How do I create a dataset using APIs?

Use Narrative's open APIs to create a dataset, activate the dataset, and upload files for ingestion.

Overview

Any kind of data, in any schema, can be pushed into the Narrative Data Streaming Platform as a dataset--exactly as it is stored in your own system.

Creating a dataset defines a container that will hold your raw data. 

From an ingested dataset, you can use Seller Studio's customizable filters to create, package, and sell different data products on your Data Shop and/or the Data Streams Marketplace.

Use Narrative APIs to programmatically create and ingest your datasets in a few steps:

  1. Create the Dataset
  2. Activate the Dataset
  3. Upload Files for Ingestion

Use this guide if you prefer to create datasets using the Dataset Manager app.

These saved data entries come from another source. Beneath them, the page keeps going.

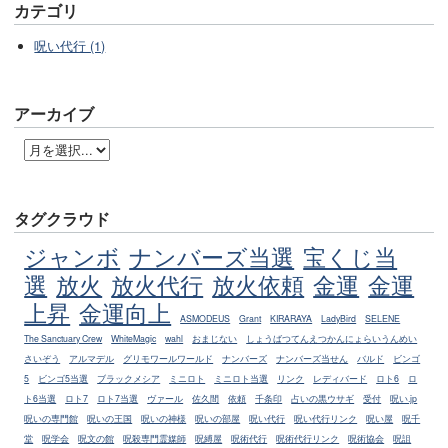
カテゴリ
呪い代行 (1)
アーカイブ
タグクラウド
ジャンボ
ナンバーズ当選
宝くじ当
選
放火
放火代行
放火依頼
金運
金運
上昇
金運向上
ASMODEUS
Grant
KIRARAYA
LadyBird
SELENE
The Sanctuary Crew
WhiteMagic
wahl
おまじない
しょうばつてんえつかんにょらいうんめい
さいぞう
アルマデル
グリモワールワールド
ナンバーズ
ナンバーズ当せん
バルド
ビンゴ
5
ビンゴ5当選
ブラックメシア
ミニロト
ミニロト当選
リンク
レディバード
ロト6
ロ
ト6当選
ロト7
ロト7当選
ヴァール
佐久間
依頼
千条印
占いの黒ウサギ
受付
呪い.jp
呪いの専門館
呪いの王国
呪いの神様
呪いの部屋
呪い代行
呪い代行リンク
呪い屋
呪千
堂
呪学会
呪文の館
呪殺専門霊媒師
呪縛屋
呪術代行
呪術代行リンク
呪術協会
呪詛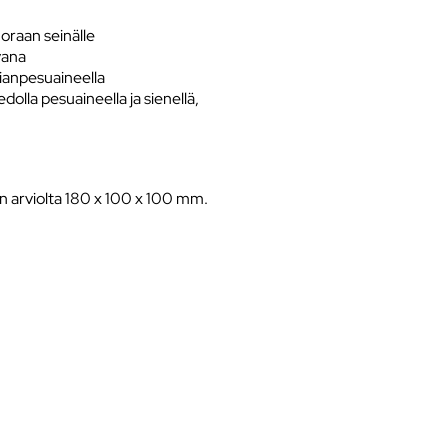
suoraan seinälle
vana
tianpesuaineella
olla pesuaineella ja sienellä,
 arviolta 180 x 100 x 100 mm.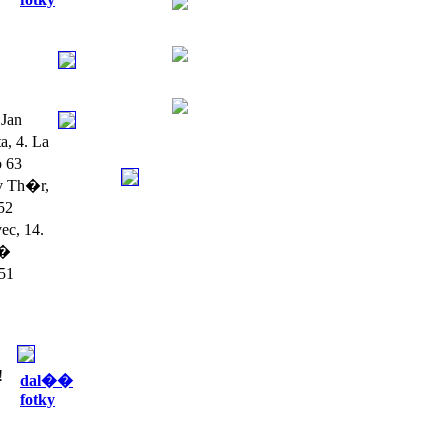
Jan
, 4. La
o 63
v Th�r,
52
ec, 14.
��
 51
!
dal��
fotky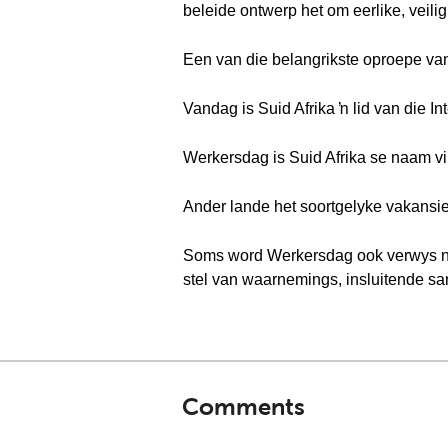
beleide ontwerp het om eerlike, veil
Een van die belangrikste oproepe van 
Vandag is Suid Afrika ŉ lid van die I
Werkersdag is Suid Afrika se naam vi
Ander lande het soortgelyke vakansi
Soms word Werkersdag ook verwys na
stel van waarnemings, insluitende sa
Comments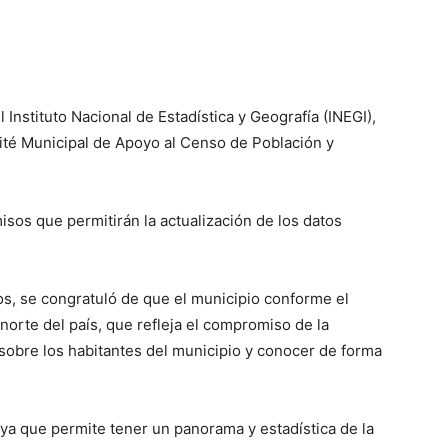
l Instituto Nacional de Estadística y Geografía (INEGI),
mité Municipal de Apoyo al Censo de Población y
sos que permitirán la actualización de los datos
os, se congratuló de que el municipio conforme el
norte del país, que refleja el compromiso de la
 sobre los habitantes del municipio y conocer de forma
a que permite tener un panorama y estadística de la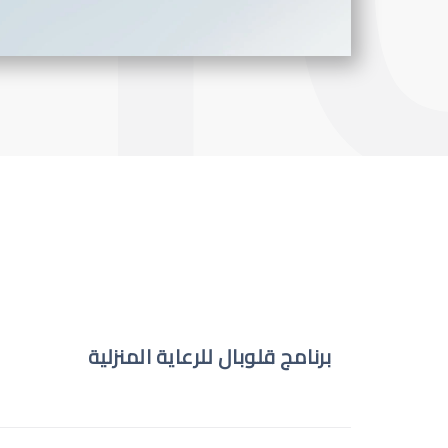
برنامج قلوبال للرعاية المنزلية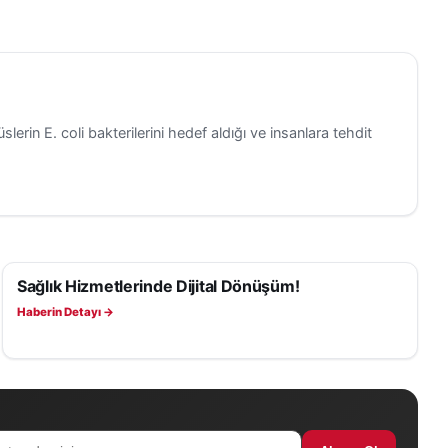
slerin E. coli bakterilerini hedef aldığı ve insanlara tehdit
Sağlık Hizmetlerinde Dijital Dönüşüm!
SAĞLIK
Haberin Detayı →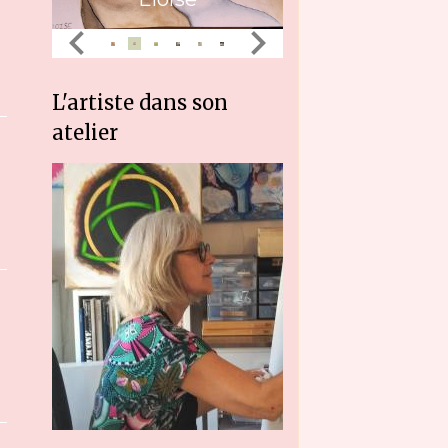
L'artiste dans son
atelier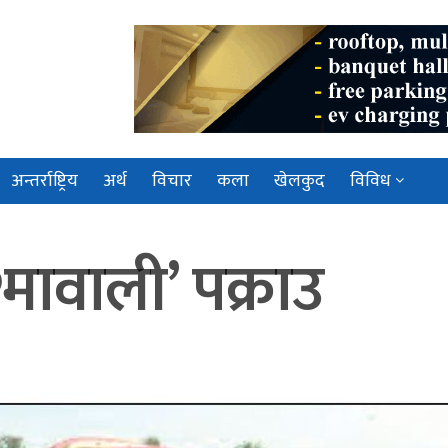
अन्तर्राष्ट्रिय
अर्थ
विचार
कला
खेलकुद
विविध
मावाली’ पक्राउ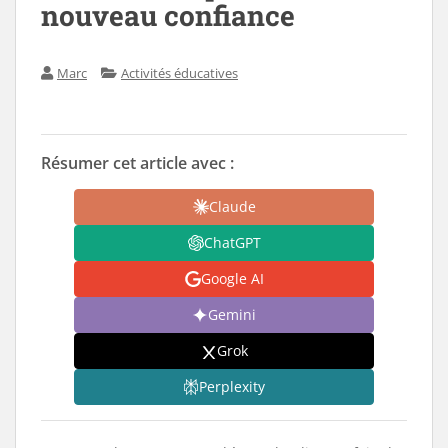
nouveau confiance
Marc
Activités éducatives
Résumer cet article avec :
Claude
ChatGPT
Google AI
Gemini
Grok
Perplexity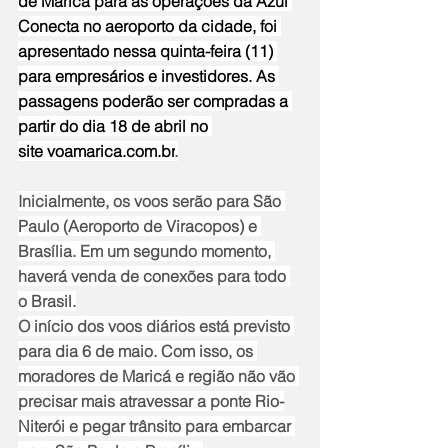
de Maricá para as operações da Azul 
Conecta no aeroporto da cidade, foi 
apresentado nessa quinta-feira (11) 
para empresários e investidores. As 
passagens poderão ser compradas a 
partir do dia 18 de abril no 
site 
voamarica.com.br
.
Inicialmente, os voos serão para São 
Paulo (Aeroporto de Viracopos) e 
Brasília. Em um segundo momento, 
haverá venda de conexões para todo 
o Brasil.
O início dos voos diários está previsto 
para dia 6 de maio. Com isso, os 
moradores de Maricá e região não vão 
precisar mais atravessar a ponte Rio-
Niterói e pegar trânsito para embarcar 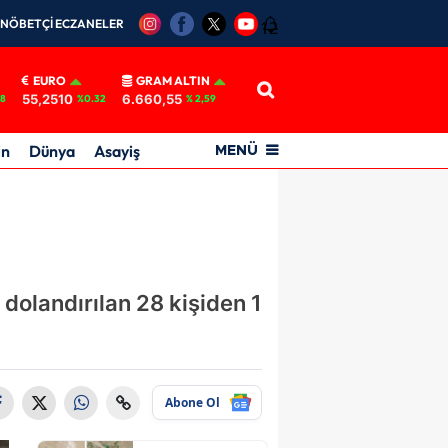
NÖBETÇİ ECZANELER
12
EURO
GRAM ALTIN
55,2510
6.660,55
18
%0.32
% 2,59
in
Dünya
Asayiş
MENÜ
 dolandırılan 28 kişiden 1
Abone Ol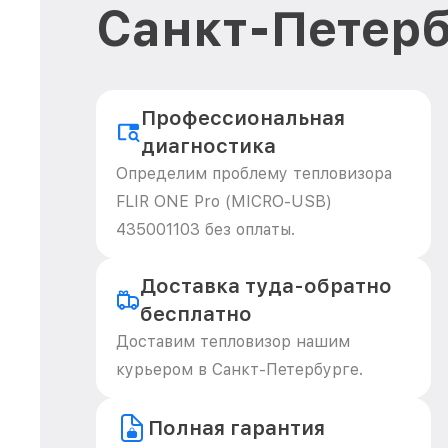
Санкт-Петерб
Профессиональная
диагностика
Определим проблему тепловизора
FLIR ONE Pro (MICRO-USB)
435001103 без оплаты.
Доставка туда-обратно
бесплатно
Доставим тепловизор нашим
курьером в Санкт-Петербурге.
Полная гарантия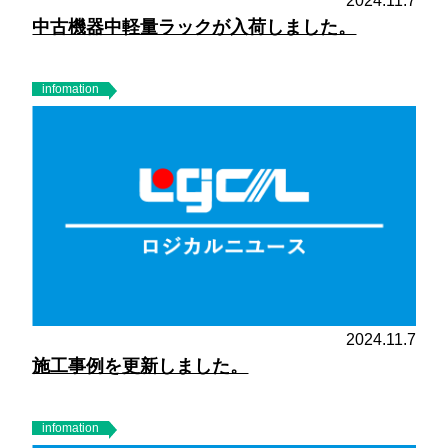
2024.11.7
中古機器中軽量ラックが入荷しました。
infomation
2024.11.7
施工事例を更新しました。
infomation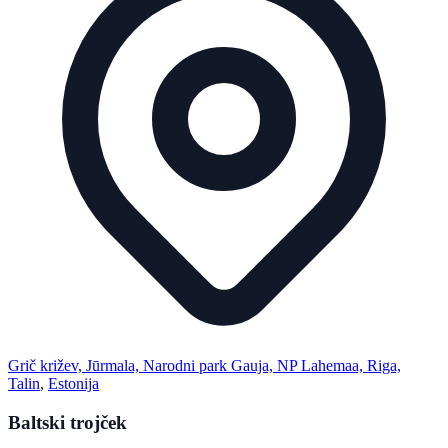
Grič križev, Jūrmala, Narodni park Gauja, NP Lahemaa, Riga,
Talin
,
Estonija
Baltski trojček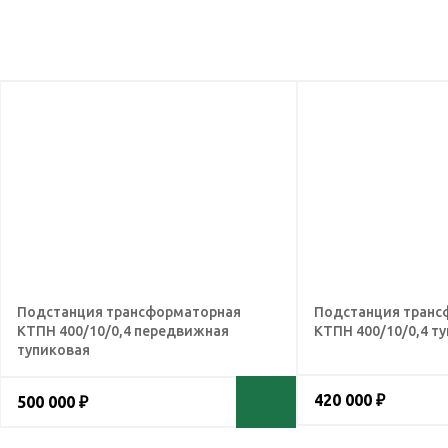
Подстанция трансформаторная
Подстанция транс
КТПН 400/10/0,4 передвижная
КТПН 400/10/0,4 т
тупиковая
420 000 ₽
500 000 ₽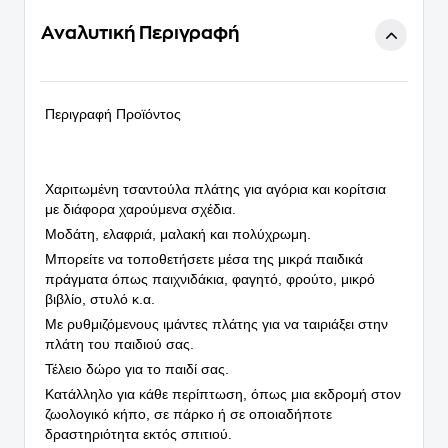
Αναλυτική Περιγραφή
Περιγραφή Προϊόντος
Χαριτωμένη τσαντούλα πλάτης για αγόρια και κορίτσια
με διάφορα χαρούμενα σχέδια.
Μοδάτη, ελαφριά, μαλακή και πολύχρωμη.
Μπορείτε να τοποθετήσετε μέσα της μικρά παιδικά
πράγματα όπως παιχνιδάκια, φαγητό, φρούτο, μικρό
βιβλίο, στυλό κ.α.
Με ρυθμιζόμενους ιμάντες πλάτης για να ταιριάξει στην
πλάτη του παιδιού σας.
Τέλειο δώρο για το παιδί σας.
Κατάλληλο για κάθε περίπτωση, όπως μια εκδρομή στον
ζωολογικό κήπο, σε πάρκο ή σε οποιαδήποτε
δραστηριότητα εκτός σπιτιού.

    This how-to guide will use an adapted nominal tuna catch dataset from the Indian Ocean Tuna Commission, with a sample below:

    Fleet_Code,IOTC_Fishing_Zone,Year,Fishery_Type,Gear,Species,Species_Latin,Species_Group,Species_is_IOTC,Catch
    ARE,Western Indian Ocean,1950,Artisanal Fishing,Gillnet,Narrow-barred Spanish mackerel,Scomberomorus commerson,SEERFISH,TRUE,603
    ARE,Western Indian Ocean,1950,Artisanal Fishing,Troll line,Longtail tuna,Thunnus tonggol,TUNAS,TRUE,83
    AUS,Eastern Indian Ocean,1950,Artisanal Fishing,Unclassified,Seerfishes nei,Scomberomorus spp.,SEERFISH,TRUE,100
    CHN,Western Indian Ocean,2015,Industrial Fishing,Longline,Other non tuna-like fishes nei,Fishes non Scombroidei,OTHERS,FALSE,52
    COM,Western Indian Ocean,1950,Artisanal Fishing,Gillnet,"Non targeted, associated and dependent species",n/a,OTHERS,FALSE,10
    EUREU,Western Indian Ocean,1950,Artisanal Fishing,Hand line and Troll line,Yellowfin tuna,Thunnus albacares,TUNAS,TRUE,79
    IDN,Eastern Indian Ocean,1950,Artisanal Fishing,Beach seine,Narrow-barred Spanish mackerel,Scomberomorus commerson,SEERFISH,TRUE,6
    TWN,Eastern Indian Ocean,2019,Industrial Fishing,Longline Fresh,Hammerhead sharks nei,Sphyrna spp.,SHARKS,FALSE,0
    TZA,Western Indian Ocean,2019,Industrial Fishing,Longline,Yellowfin tuna,Thunnus albacares,TUNAS,TRUE,1
    ZAF,Western Indian Ocean,2019,Industrial Fishing,Longline targeting swordfish,Yellowfin tuna,Thunnus albacares,TUNAS,TRUE,389

    An example dataset can be found at the bottom of this guide. Complete command line examples are also available in Narrative's API documentation.

    Create the Dataset

    To create a dataset, provide information about the dataset and its schema and POST it to the Datasets API.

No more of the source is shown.